I grew up seeing these cars in video games like gran tourismo 3, and on TV so the race cars of this era definitely resonate with me. I would say that these should be in that classic category, and wouldn’t be surprised if demand for these cars goes sky high in the coming years.

Chris Cushing
Chris Cushing
5 years ago

Guys who are in their 50s now probably felt the same way when 1970s cars started appearing at vintage events! It’s hard to think of things that happened in your lifetime as being old enough for “historic,” but with the pace of change in motorsports, I think it’s appropriate for 90s and early 2000s GT cars and prototypes to compete at vintage events.

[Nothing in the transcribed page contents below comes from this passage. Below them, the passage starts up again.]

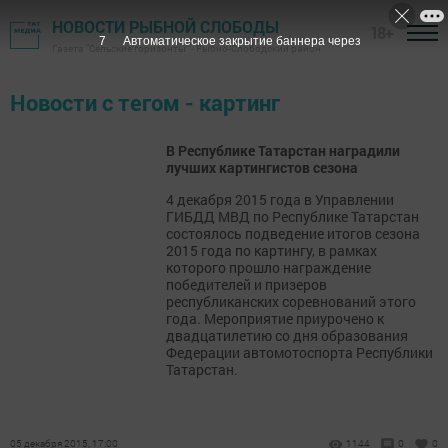
НОВОСТИ РЫБНОЙ СЛОБОДЫ
18+
7
Автоматическое закрытие баннера через
Газета "Сельские горизонты" - Рыбно-Слободский район
Новости с тегом - картинг
В Республике Татарстан наградили
лучших картингистов сезона
4 декабря 2015 года в Управлении
ГИБДД МВД по Республике Татарстан
состоялось подведение итогов сезона
2015 года по картингу, в рамках
которого прошло награждение
победителей и призеров
республиканских соревнований этого
года. Мероприятие приурочено к
двадцатилетию со дня образования
Федерации автомотоспорта Республики
Татарстан.
05 декабря 2015, 17:00
1144
0
0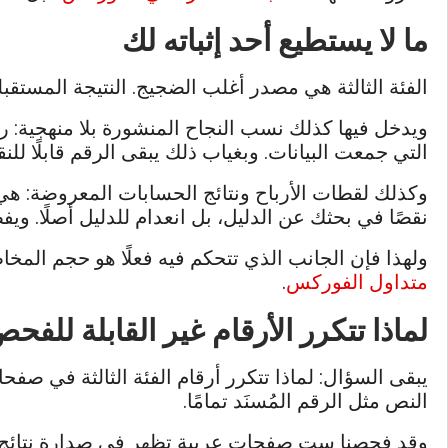
ما لا يستطيع أحد إثباته لك
الفئة الثالثة هي مصدر أغلب الضجيج. النتيجة المستقبلي
ويدخل فيها كذلك نسب النجاح المنشورة بلا منهجية: رقم
التي جمعت البيانات. وبغياب ذلك يبقى الرقم قابلًا لل
وكذلك لقطات الأرباح ونتائج الحسابات المعروضة: هي صو
نقصًا في بحثك عن الدليل، بل انعدام للدليل أصلًا. وي
ولهذا فإن الجانب الذي تتحكم فيه فعلًا هو حجم المخا
متداول الفوركس
.
لماذا تتكرر الأرقام غير القابلة للفح
يبقى السؤال: لماذا تتكرر أرقام الفئة الثالثة في صف
النص مثل الرقم المُسنَد تمامًا.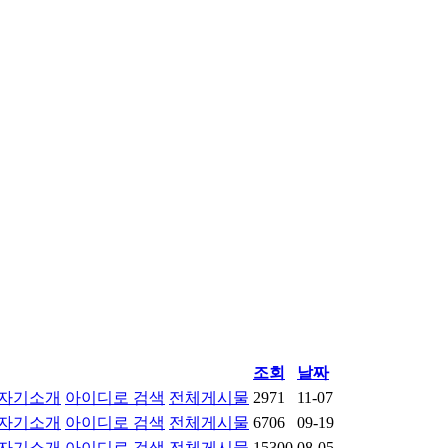
조회
날짜
자기소개
아이디로 검색
전체게시물
2971
11-07
자기소개
아이디로 검색
전체게시물
6706
09-19
자기소개
아이디로 검색
전체게시물
15300
08-05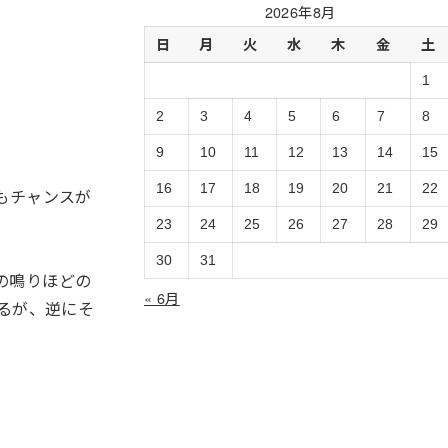
過
2026年8月
去
日
月
火
水
木
金
土
ロ
グ
1
の
ア
2
3
4
5
6
7
8
ー
9
10
11
12
13
14
15
カ
イ
16
17
18
19
20
21
22
もチャンスが
ブ
23
24
25
26
27
28
29
30
31
の鳴りほどの
« 6月
るが、逆にそ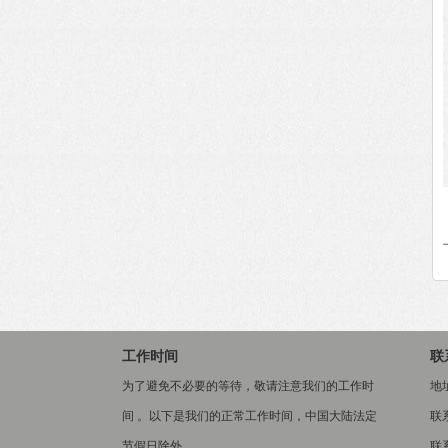
工作时间
联
为了避免不必要的等待，敬请注意我们的工作时
地
间 。以下是我们的正常工作时间，中国大陆法定
联
节假日除外。
联系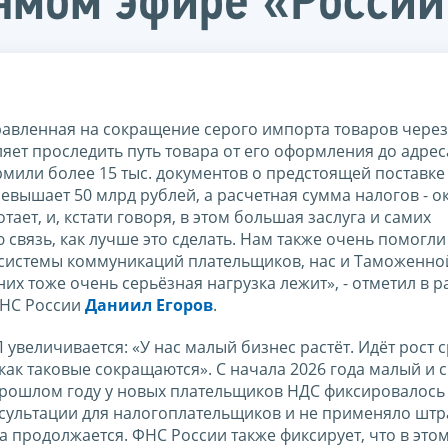
ямом эфире «России
равленная на сокращение серого импорта товаров через
яет проследить путь товара от его оформления до адреса
мили более 15 тыс. документов о предстоящей поставке
евышает 50 млрд рублей, а расчетная сумма налогов - о
ает, и, кстати говоря, в этом большая заслуга и самих
связь, как лучше это сделать. Нам также очень помогли
 системы коммуникаций плательщиков, нас и Таможенно
их тоже очень серьёзная нагрузка лежит», - отметил в р
ФНС России
Даниил Егоров
.
увеличивается: «У нас малый бизнес растёт. Идёт рост 
ак таковые сокращаются». С начала 2026 года малый и 
прошлом году у новых плательщиков НДС фиксировалось 
нсультации для налогоплательщиков и не применяло шт
 продолжается. ФНС России также фиксирует, что в этом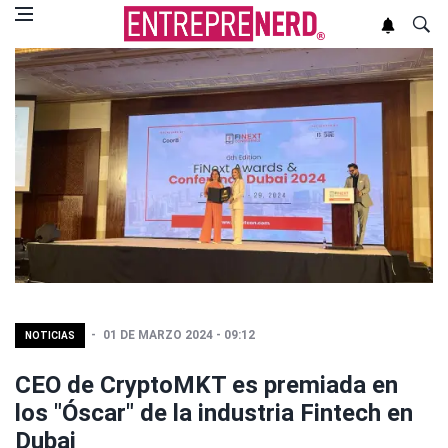
01 DE MARZO 2024 - 09:12
NOTICIAS
CEO de CryptoMKT es premiada en
los "Óscar" de la industria Fintech en
Dubai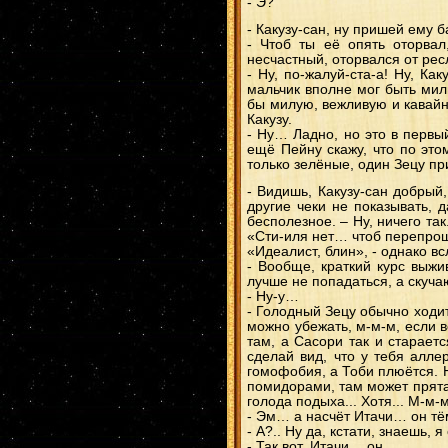
- Э?
- Какузу-сан, ну пришей ему б
- Чтоб ты её опять оторвал
несчастный, оторвался от рес
- Ну, по-жалуй-ста-а! Ну, Как
мальчик вполне мог быть мил
бы милую, вежливую и кавайну
Какузу.
- Ну… Ладно, но это в первы
ещё Пейну скажу, что по это
только зелёные, один Зецу пр
- Видишь, Какузу-сан добрый
другие чеки не показывать,
бесполезное. – Ну, ничего та
«Сти-иля нет… чтоб перепр
«Идеалист, блин», - однако вс
- Вообще, краткий курс выжи
лучше не попадаться, а скуч
- Ну-у…
- Голодный Зецу обычно ходит
можно убежать, м-м-м, если в
там, а Сасори так и стараетс
сделай вид, что у тебя алле
гомофобия, а Тоби плюётся. Н
помидорами, там может прятат
голода подыха... Хотя... М-м
- Эм… а насчёт Итачи… он тём
- А?.. Ну да, кстати, знаешь,
- Так вот, Итачи… он…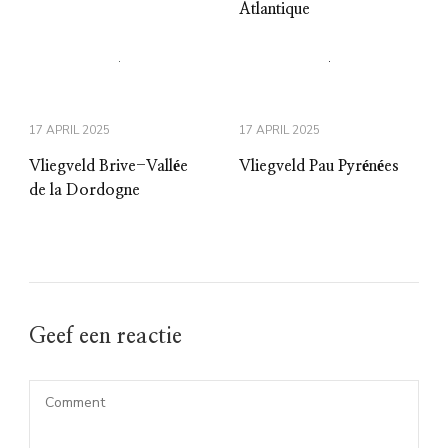
Atlantique
17 APRIL 2025
17 APRIL 2025
Vliegveld Brive-Vallée
Vliegveld Pau Pyrénées
de la Dordogne
Geef een reactie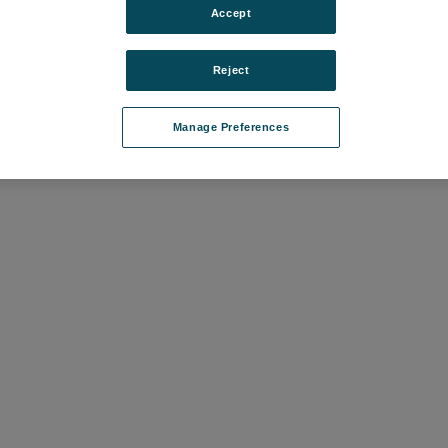
Accept
L [基本軸-XYZ]
Planoform 650 ultra [基本軸-
Freef
Reject
XZ]
04
品番: A
品番: A21250-01
て価格を確認する
ログ
Manage Preferences
ログインして価格を確認する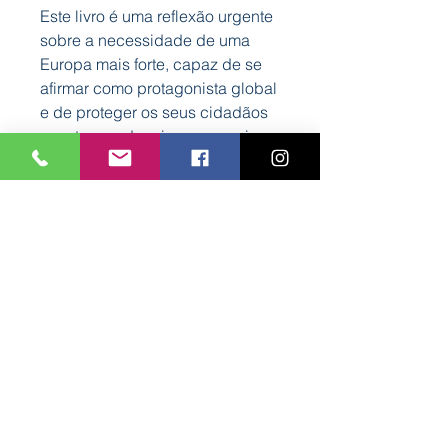
Este livro é uma reflexão urgente
sobre a necessidade de uma
Europa mais forte, capaz de se
afirmar como protagonista global
e de proteger os seus cidadãos
num tempo de crises sucessivas.
Autor:
Pol Morillas
Formato:
160mm x 225mm
Tipo de Capa:
Mole, com badanas.
Páginas:
184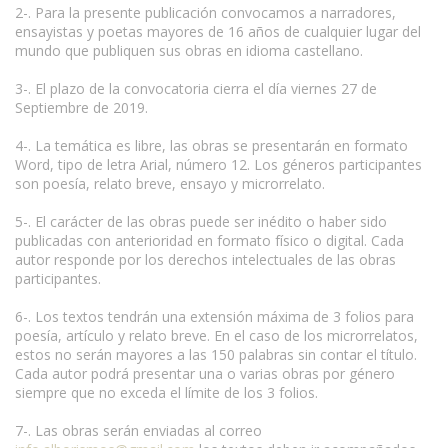
2-. Para la presente publicación convocamos a narradores,
ensayistas y poetas mayores de 16 años de cualquier lugar del
mundo que publiquen sus obras en idioma castellano.
3-. El plazo de la convocatoria cierra el día viernes 27 de
Septiembre de 2019.
4-. La temática es libre, las obras se presentarán en formato
Word, tipo de letra Arial, número 12. Los géneros participantes
son poesía, relato breve, ensayo y microrrelato.
5-. El carácter de las obras puede ser inédito o haber sido
publicadas con anterioridad en formato físico o digital. Cada
autor responde por los derechos intelectuales de las obras
participantes.
6-. Los textos tendrán una extensión máxima de 3 folios para
poesía, artículo y relato breve. En el caso de los microrrelatos,
estos no serán mayores a las 150 palabras sin contar el título.
Cada autor podrá presentar una o varias obras por género
siempre que no exceda el límite de los 3 folios.
7-. Las obras serán enviadas al correo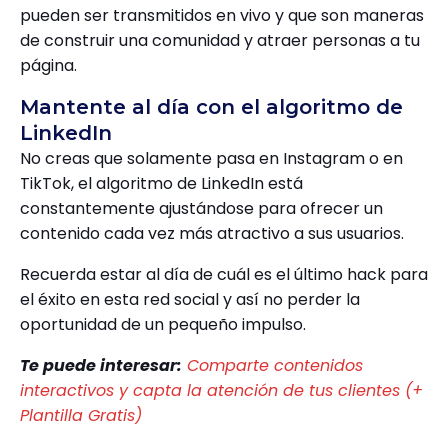
pueden ser transmitidos en vivo y que son maneras
de construir una comunidad y atraer personas a tu
página.
Mantente al día con el algoritmo de
LinkedIn
No creas que solamente pasa en Instagram o en
TikTok, el algoritmo de LinkedIn está
constantemente ajustándose para ofrecer un
contenido cada vez más atractivo a sus usuarios.
Recuerda estar al día de cuál es el último hack para
el éxito en esta red social y así no perder la
oportunidad de un pequeño impulso.
Te puede interesar:
Comparte contenidos
interactivos y capta la atención de tus clientes (+
Plantilla Gratis)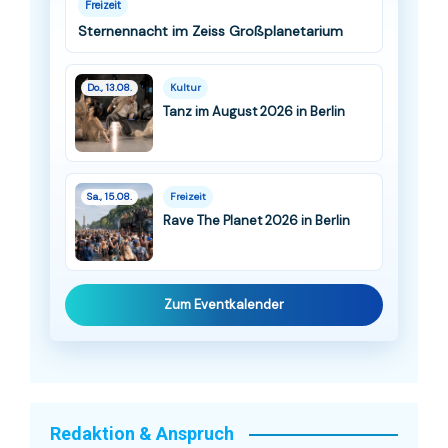
Freizeit
Sternennacht im Zeiss Großplanetarium
Do., 13.08.
Kultur
Tanz im August 2026 in Berlin
Sa., 15.08.
Freizeit
Rave The Planet 2026 in Berlin
Zum Eventkalender
Redaktion & Anspruch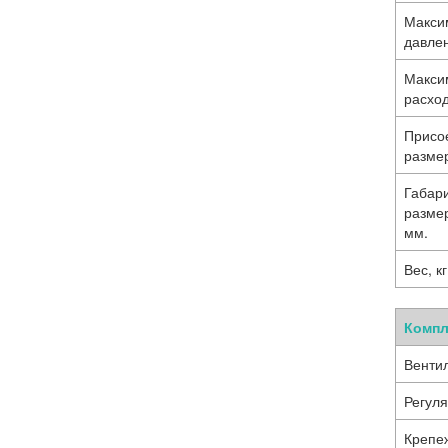
Макси
давле
Макси
расход
Присо
разме
Габар
разме
мм.
Вес, кг
Компл
Вентил
Регуля
Крепе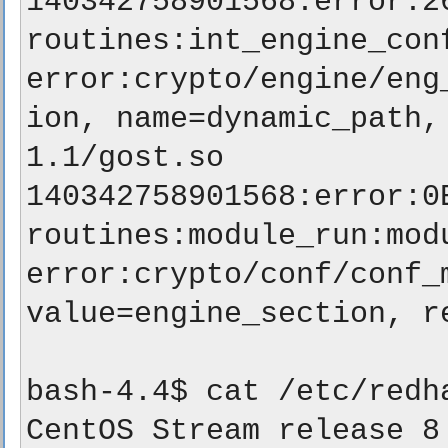
140342758901568:error:26
routines:int_engine_con
error:crypto/engine/eng
ion, name=dynamic_path,
1.1/gost.so

140342758901568:error:0
routines:module_run:modu
error:crypto/conf/conf_
value=engine_section, re
bash-4.4$ cat /etc/redha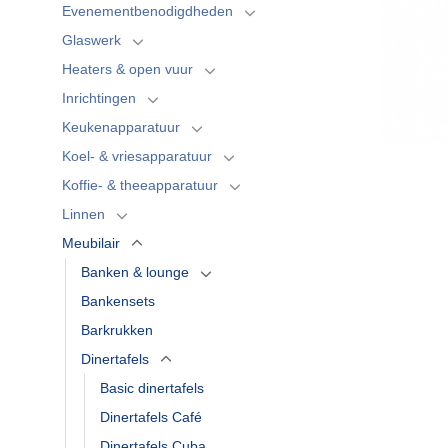
Evenementbenodigdheden
Glaswerk
Heaters & open vuur
Inrichtingen
Keukenapparatuur
Koel- & vriesapparatuur
Koffie- & theeapparatuur
Linnen
Meubilair
Banken & lounge
Bankensets
Barkrukken
Dinertafels
Basic dinertafels
Dinertafels Café
Dinertafels Cuba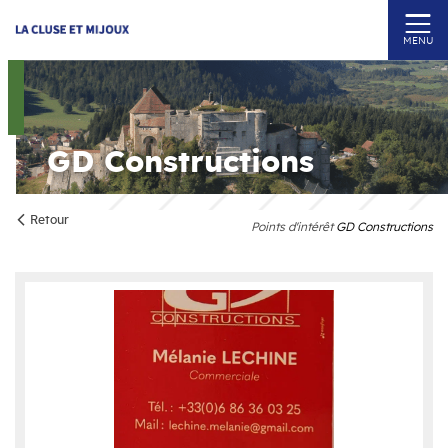
MENU
GD Constructions
Retour
Points d'intérêt
GD Constructions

The early 1990s and 2000s were a very interesting time for GT cars in particular, as Ferrari was racing their last front-engined GT car to date(the 575), Morgan was competing, BMW was racing some not-super-legal cars, Porsche was finding their legs with the 996-based cars, and Chevrolet was back in GT racing in a big way for the first time in decades.

In LMP/GT1 things get a little trickier just because those cars are so expensive to run. That field was very interesting in the mid 1990s at the height of the GT1 era, and during the transition to the LMP formula we know now.

I think it’ll make for a diverse and interesting field, and I would be pleased to bits to see these cars driven in anger again.